SACRAMENTO — California faces a budget deficit of more than $20 billion for the second straight year, Legislative Analyst Elizabeth Hill said Thursday.
State revenues are slumping, personal income growth is sluggish and some of the money Gov. Gray Davis included in this year’s spending plan is not materializing, said Hill, the Legislature’s nonpartisan economic adviser.
Lawmakers will be forced over the next 19 months to fill in a $21.1 billion deficit — one quarter of the state’s total general fund budget — and could face $12 billion to $16 billion shortfalls for at least six more years, she said.
“There is no easy way out of this predicament,” Hill said.
While Davis, who has made education the core of his first-term program, has spared most K-12 school programs from heavy cuts, they may be unavoidable now, Hill said.

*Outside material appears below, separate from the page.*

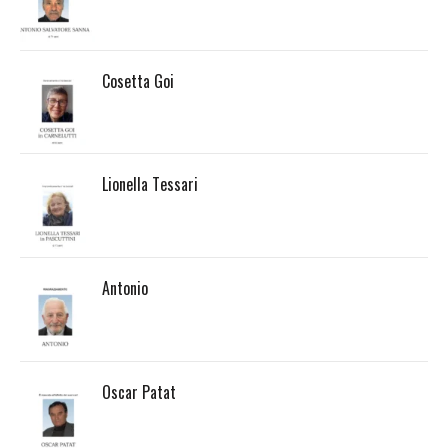
Cosetta Goi
Lionella Tessari
Antonio
Oscar Patat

The expected drop in revenues automatically decreases the legally required minimum amount of spending on schools by about $1.9 billion.
The new revelations echo those in several other states and increase the chances that Californians will be saddled with increased taxes and dramatic cuts to health, welfare and schools.
Davis’ financial team is “considering all the options” and knows “we can’t do that without reducing or eliminating programs,” said Anita Gore, a spokeswoman for the governor’s Department of Finance.
Davis will present his budget plan in January, although he may propose midyear cuts earlier, Gore said. She did not rule out tax increases but said Davis will first focus on cutting programs.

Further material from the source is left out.